Static Optimality Theorem
Let $T$ be any static search tree with $n$ nodes. Let $t$ be the number of comparisons done when searching for all the nodes in a sequence $s$ of accesses. (This sum of the depths of all the nodes). The cost of splaying that sequence of requests, starting with any initial splay tree is $O(n^2 + t)$.
- splay trees perform within a constant factor of any static tree.
Static Finger Theorem
Consider a sequence of $m$ accesses in an $n$-node splay tree. Let $a[j]$ denote the $j$-th element accessed. Let $f$ be a specific element called the finger. Let $|e - f|$ denote the distance (in the in-order list of the tree) between elements $e$ and $f$. Then the following is a bound on the cost of splaying the sequence:
- if the accesses have spatial locality (they cluster around a spacific place) then the sequence is cheap to process.

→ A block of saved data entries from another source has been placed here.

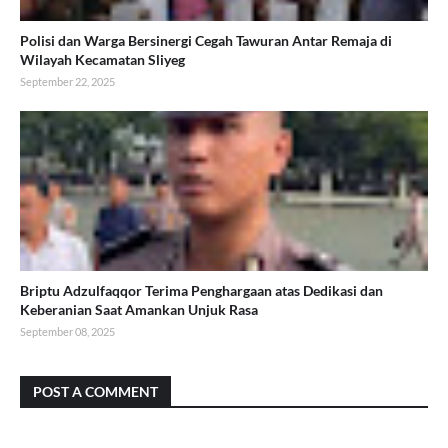
Polisi dan Warga Bersinergi Cegah Tawuran Antar Remaja di
Wilayah Kecamatan Sliyeg
September 22, 2025
Briptu Adzulfaqqor Terima Penghargaan atas Dedikasi dan
Keberanian Saat Amankan Unjuk Rasa
September 08, 2025
POST A COMMENT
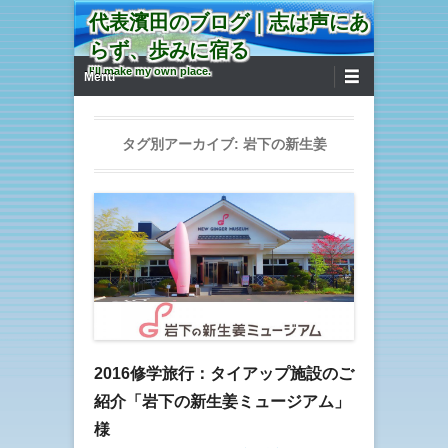
代表濱田のブログ｜志は声にあ
らず、歩みに宿る
第1メニュー
コンテンツへ移動
I'll make my own place.
Menu
タグ別アーカイブ:
岩下の新生姜
2016修学旅行：タイアップ施設のご
紹介「岩下の新生姜ミュージアム」
様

- if we measure the cost of an access by the log of the distance to a specific element called the finger, then this is a bound on the actual cost: $O(m+n\log n+ \sum_{1 \leq j \leq m} \log (|f - a[j]| + 1))$
Working Set Theorem
In a sequence of $m$ accesses in an $n$-node splay tree, consider the $j$-th access, which is to an item $x$. Let $t(j)$ be the number of different items accessed between the current access to $x$ and the previous one. (If there is no previous access, then $t(j) = n$ the size of the tree.) Then the total cost of the access sequence is $O(m+n \log n+ \sum_{1 \leq j \leq m} \log (t(j)+1)$
- If I access an element, then shortly after this, I access it again, then the second access is cheap.